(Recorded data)
↓↓↓
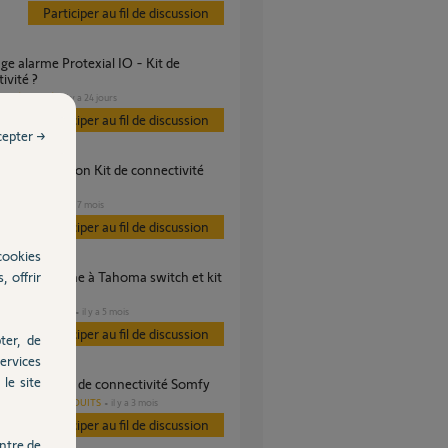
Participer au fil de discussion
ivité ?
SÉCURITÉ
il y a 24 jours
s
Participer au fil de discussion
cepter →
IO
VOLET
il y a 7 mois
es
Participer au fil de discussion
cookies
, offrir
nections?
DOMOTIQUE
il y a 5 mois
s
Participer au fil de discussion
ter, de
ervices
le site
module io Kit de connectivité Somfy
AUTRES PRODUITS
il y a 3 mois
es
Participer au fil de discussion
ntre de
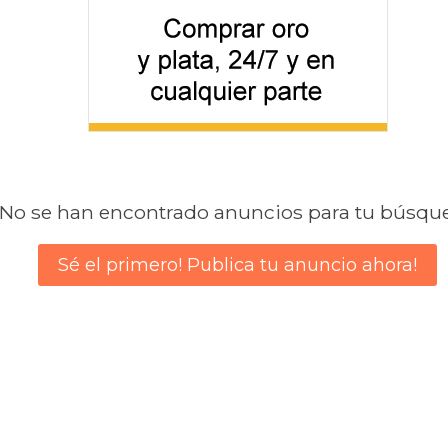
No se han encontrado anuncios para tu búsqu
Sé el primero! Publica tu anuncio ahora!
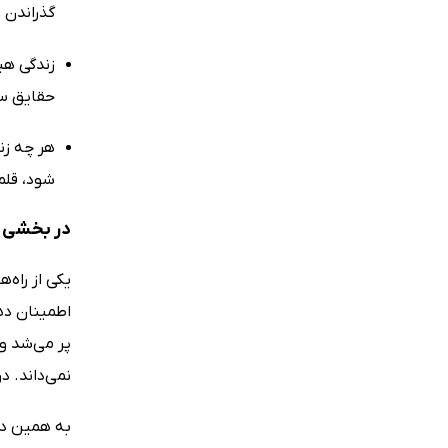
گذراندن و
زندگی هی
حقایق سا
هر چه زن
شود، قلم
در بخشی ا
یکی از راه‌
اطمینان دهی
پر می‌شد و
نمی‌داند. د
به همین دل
↑↑↑
↓↓↓
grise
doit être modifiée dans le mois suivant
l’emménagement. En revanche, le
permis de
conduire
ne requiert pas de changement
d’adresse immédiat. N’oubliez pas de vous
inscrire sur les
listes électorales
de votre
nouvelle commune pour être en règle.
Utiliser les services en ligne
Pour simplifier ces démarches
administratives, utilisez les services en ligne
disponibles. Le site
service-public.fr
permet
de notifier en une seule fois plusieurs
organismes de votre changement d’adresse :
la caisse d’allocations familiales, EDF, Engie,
↑↑↑
↓↓↓
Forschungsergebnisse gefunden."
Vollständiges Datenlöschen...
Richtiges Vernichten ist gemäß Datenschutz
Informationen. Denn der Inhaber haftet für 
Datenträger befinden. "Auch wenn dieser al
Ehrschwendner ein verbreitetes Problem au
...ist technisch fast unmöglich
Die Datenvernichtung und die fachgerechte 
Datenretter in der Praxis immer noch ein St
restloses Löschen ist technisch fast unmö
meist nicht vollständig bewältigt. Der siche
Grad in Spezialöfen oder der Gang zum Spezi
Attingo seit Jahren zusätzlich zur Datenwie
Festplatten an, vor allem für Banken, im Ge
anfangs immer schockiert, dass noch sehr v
↑↑↑
▶ **WHAT YOU WILL DO**:
In the entries above, find the line holding "de notifier en une seule fois plusieurs" and the line holding "la caisse d’allocations", then retype exactly those two lines and every line between them, and nothing else.

▶ **PROBLEM SOLUTION**:
de notifier en une seule fois plusieurs
organismes de votre changement d’adresse :
la caisse d’allocations familiales, EDF, Engie,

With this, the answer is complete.